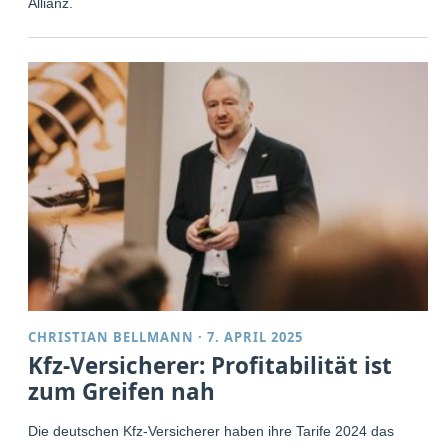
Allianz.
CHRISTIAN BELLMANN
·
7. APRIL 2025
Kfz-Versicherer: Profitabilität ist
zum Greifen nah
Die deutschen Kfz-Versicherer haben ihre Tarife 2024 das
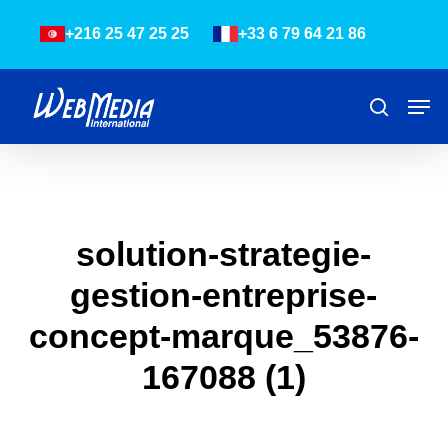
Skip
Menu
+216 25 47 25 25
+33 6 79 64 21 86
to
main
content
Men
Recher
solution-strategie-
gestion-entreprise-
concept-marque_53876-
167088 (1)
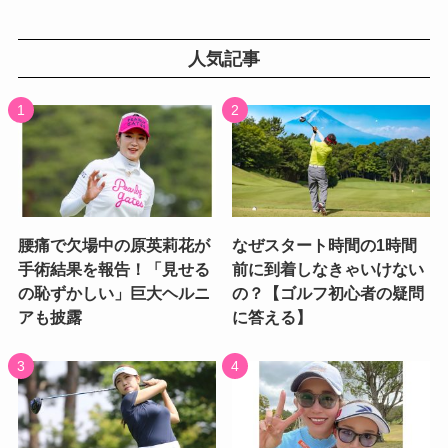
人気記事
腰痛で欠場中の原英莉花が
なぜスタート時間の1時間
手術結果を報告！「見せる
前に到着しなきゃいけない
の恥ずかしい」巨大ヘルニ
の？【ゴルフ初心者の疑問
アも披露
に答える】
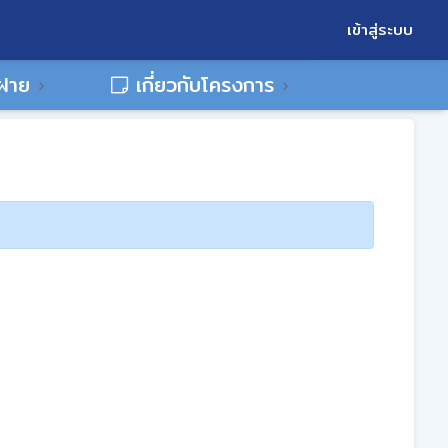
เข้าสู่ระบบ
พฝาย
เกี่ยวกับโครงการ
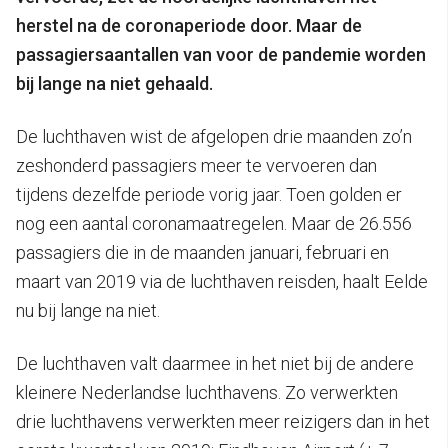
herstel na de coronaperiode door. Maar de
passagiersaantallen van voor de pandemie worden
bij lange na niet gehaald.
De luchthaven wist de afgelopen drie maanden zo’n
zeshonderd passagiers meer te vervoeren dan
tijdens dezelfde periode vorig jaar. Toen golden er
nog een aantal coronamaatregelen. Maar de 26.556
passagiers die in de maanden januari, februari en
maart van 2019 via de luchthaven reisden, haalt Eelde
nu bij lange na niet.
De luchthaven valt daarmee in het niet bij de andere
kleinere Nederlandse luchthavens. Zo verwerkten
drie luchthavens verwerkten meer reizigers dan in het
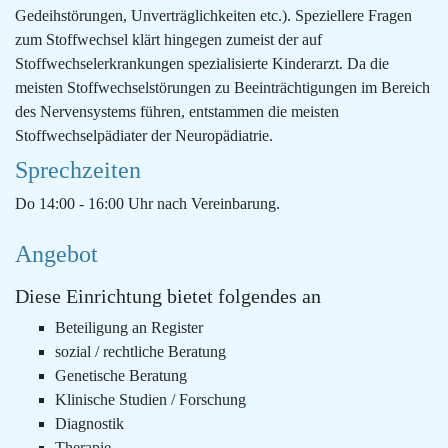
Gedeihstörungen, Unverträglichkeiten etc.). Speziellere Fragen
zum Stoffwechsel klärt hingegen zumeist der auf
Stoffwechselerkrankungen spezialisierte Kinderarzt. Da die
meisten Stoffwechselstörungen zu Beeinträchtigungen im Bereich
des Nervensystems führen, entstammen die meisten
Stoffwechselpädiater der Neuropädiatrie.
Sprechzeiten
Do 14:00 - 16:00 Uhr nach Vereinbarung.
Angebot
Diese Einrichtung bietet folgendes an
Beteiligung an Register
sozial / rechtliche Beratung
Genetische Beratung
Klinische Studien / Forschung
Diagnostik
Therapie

▶ **Task instructions**
The answer must consist of every line from the records above that holds "luchthavens".

▶ **Written response**
kleinere Nederlandse luchthavens. Zo verwerkten
drie luchthavens verwerkten meer reizigers dan in het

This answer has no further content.